Many of you have heard me rant before about the situation regarding sizes in Korea — how everything in the stores runs from size -2 to 2. Maybe 4s if you’re lucky. If you lopped off my breasts, and I was my absolute thinnest, I could maybe fit into a 10. It’s the bone structure, babe, and I generally have to buy 12s, which do not exist here, unless you’re buying ‘grandmother’ clothes. It’s called an XXL, you have to buy them specially off the Internet, they’re the cheapest looking things you can find, and they assume if you’re that size, you have no waist.

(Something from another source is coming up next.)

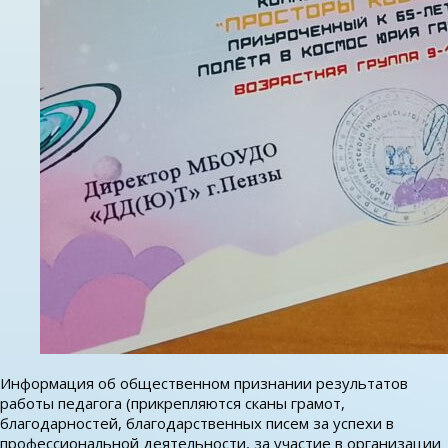
Информация об общественном признании результатов
работы педагога (прикрепляются сканы грамот,
благодарностей, благодарственных писем за успехи в
профессиональной деятельности, за участие в организации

Okay, so I get it. That’s the norm they cater to in their market. The problem is, though, the lack of size choice is affecting more than us foreigners with the big skeletons and muscle tone (comparatively). The Korean diet is changing – before, the diet was based on rice and vegetables with small portions of meat. In the last 20 years, however, the increased prosperity in the country meant meat was more affordable, and Western food became more available and popular. So now the meat, dairy and bread that makes up the muscular (again, comparatively) structure of Westerners is appearing on the current crop of junior high and high school students – especially noticeable on the girls, who have curves!
It’s going to be a huge problem for the fashion industry. I already hear the complaints from the freshmen girls I teach that they can’t buy clothes in a size 6. I know it’s a boon for the diet/exercise industry as these girls fight to get the fashionable “S” figure that they will probably never achieve again because their bodies developed differently from their mothers’.

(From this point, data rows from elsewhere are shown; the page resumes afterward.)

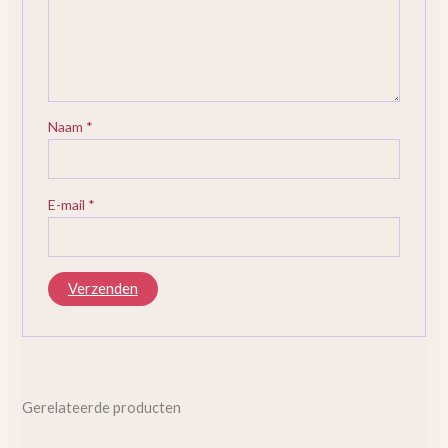
Naam
*
E-mail
*
Gerelateerde producten
Dit
Dit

But I’ve given up being down on the Koreans. America, I’ve discovered, is not handling the size issue much better – one designer line’s size 10 is another’s 6 or 12, and websites that sell from various designers like Bluefly, Amazon, Macy’s or Windsor (etc.) need their own special charts for figuring out what size is going to fit you. And if you’re hard to fit, be prepared to send something back (not an option for me, which explains why I’m one of the last holdouts against Internet shopping).

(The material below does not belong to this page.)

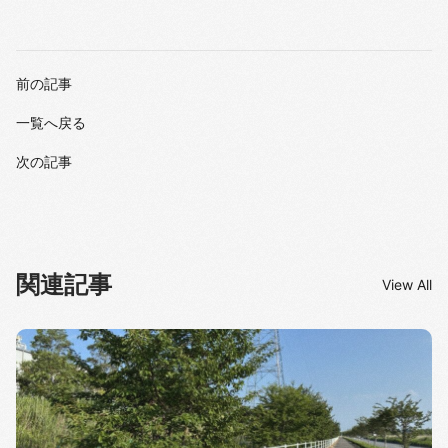
前の記事
一覧へ戻る
次の記事
関連記事
View All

I didn’t realize EXACTLY how hard I was to fit until I popped onto a BMI (Body Mass Index) site on the Internet. The formula for configuring BMI is different for Asians and Americans. When I register for a yoga class here they plug in my numbers and gasp, “Oh, you’re so obese! You need to lose 50 pounds.” That might be possible if you’re talking about me losing one of my kids, but not so much my weight. So I thought, “Let’s see what my REAL BMI is.”
I plug in my height, weight and measurements, being totally honest. I expect a not great, but not unreasonable number to pop up. What do I get instead? “You have not entered your measurements correctly. Try measuring your waist again and re-enter.” Apparently, even by American standards, my body defies physical possibility.
Sigh. I guess I’m doomed to a lifetime of trying absolutely everything on before I purchase it. Unless you know of a shop that sells short-waisted petite sizes for hourglass figures?
Don’t let anyone tell you size doesn’t matter.
Your statements strike a chord here! I’m similarly built, and find that Talbot’s Petite is the only store you can count on to have curves along with petite sizes. They also have a sophisticated, not bows-and-polka-dots-petite styles. I don’t know however if they have online buying or ship to Korea…
I feel for the young girls who don’t find any sizes that fit. The message that gets sent is that there is something wrong with them–and we know it’s not true, but fashion is insidious when there are numbers involved!